Thx again for helping.

JB

Can you paste your current egress rules too for APF JayBean.

Chris

EGF="1"

# Common egress (outbound) TCP ports
EG_TCP_CPORTS="21,25,80,443,43,51234,123,110,995,143,2080,2443,22 ,53,953,3306"

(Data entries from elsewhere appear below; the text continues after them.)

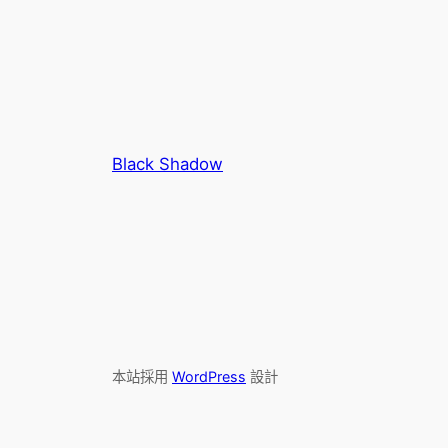
Black Shadow
本站採用
WordPress
設計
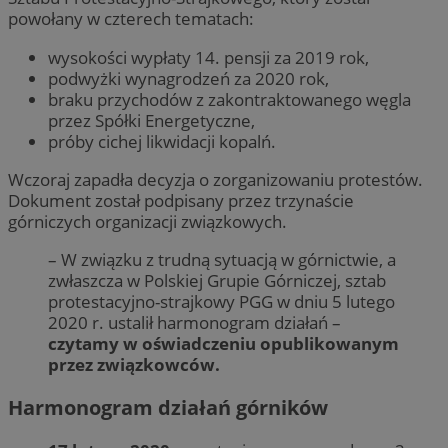
powołany w czterech tematach:
wysokości wypłaty 14. pensji za 2019 rok,
podwyżki wynagrodzeń za 2020 rok,
braku przychodów z zakontraktowanego węgla
przez Spółki Energetyczne,
próby cichej likwidacji kopalń.
Wczoraj zapadła decyzja o zorganizowaniu protestów.
Dokument został podpisany przez trzynaście
górniczych organizacji związkowych.
– W związku z trudną sytuacją w górnictwie, a
zwłaszcza w Polskiej Grupie Górniczej, sztab
protestacyjno-strajkowy PGG w dniu 5 lutego
2020 r. ustalił harmonogram działań –
czytamy w oświadczeniu opublikowanym
przez związkowców.
Harmonogram działań górników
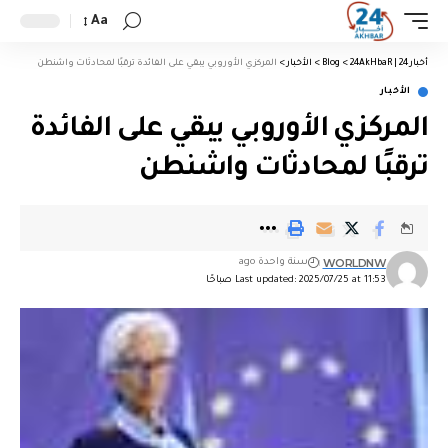
Aa
أخبار 24 | 24AkHbaR
>
Blog
>
الأخبار
>
المركزي الأوروبي يبقي على الفائدة ترقبًا لمحادثات واشنطن
الأخبار
المركزي الأوروبي يبقي على الفائدة
ترقبًا لمحادثات واشنطن
WORLDNW
سنة واحدة ago
Last updated: 2025/07/25 at 11:53 صباحًا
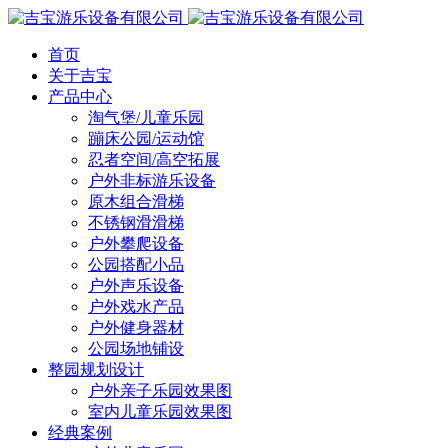
首页
关于吉宝
产品中心
淘气堡/儿童乐园
蹦床公园/运动馆
忍者空间/高空拓展
户外非标游乐设备
原木组合滑梯
不锈钢滑滑梯
户外攀爬设备
公园搭配小品
户外声乐设备
户外戏水产品
户外健身器材
公园场地铺设
整园规划设计
户外亲子乐园效果图
室内儿童乐园效果图
经典案例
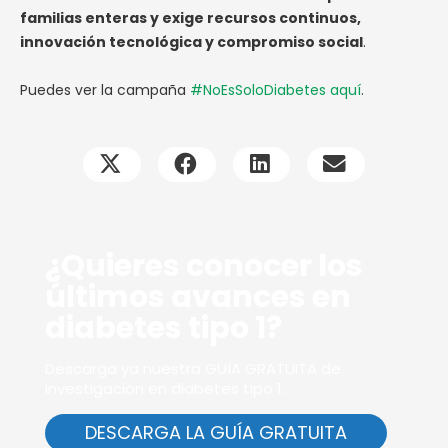
familias enteras y exige recursos continuos,
innovación tecnológica y compromiso social
.
Puedes ver la campaña
#NoEsSoloDiabetes aquí
.
¿Quieres conocer los
últimos avances en
diabetes tipo 1?
Descarga ya nuestra GUÍA GRATUITA de
investigación en diabetes tipo 1.
DESCARGA LA GUÍA GRATUITA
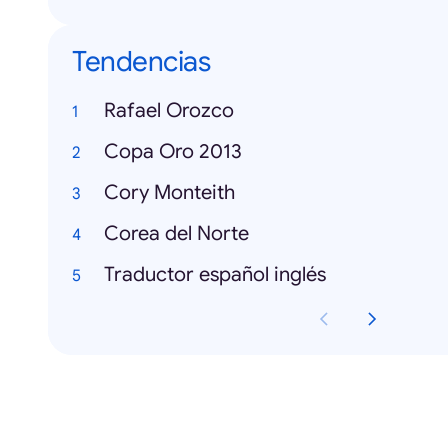
Tendencias
Rafael Orozco
Copa Oro 2013
Cory Monteith
Corea del Norte
Traductor español inglés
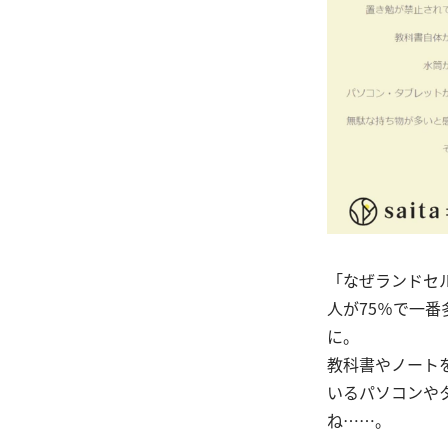
「なぜランドセ
人が75％で一
に。
教科書やノート
いるパソコンや
ね……。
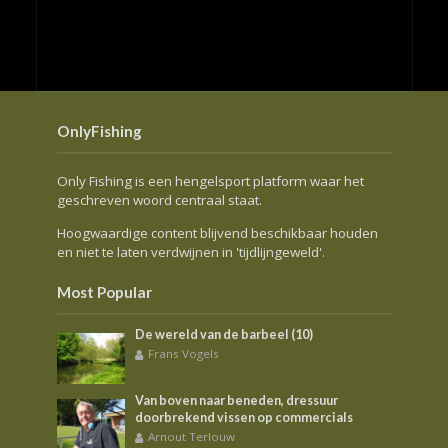
OnlyFishing
Only Fishing is een hengelsport platform waar het
geschreven woord centraal staat.
Hoogwaardige content blijvend beschikbaar houden
en niet te laten verdwijnen in 'tijdlijngeweld'.
Most Popular
De wereld van de barbeel (10)
Frans Vogels
Van boven naar beneden, dressuur
doorbrekend vissen op commercials
Arnout Terlouw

# Common egress (outbound) UDP ports
EG_UDP_CPORTS="20,21,53,123"

# Common ICMP egress (outbound) types
# 'internals/icmp.types' for type definition; 'all' is wildcard for any
EG_ICMP_TYPES="all"

Any other thoughts, Chris? Were you smelling something .. ;) ?

JB

That does look a little odd JayBean but not totally telling, are there / have there been any other symptoms?

Chris

Only that I still have occasional packets being blocked egress on the box. I suppose I'll only know if it's really still a problem by allowing all outbound again and monitoring the traffic/cpu usage.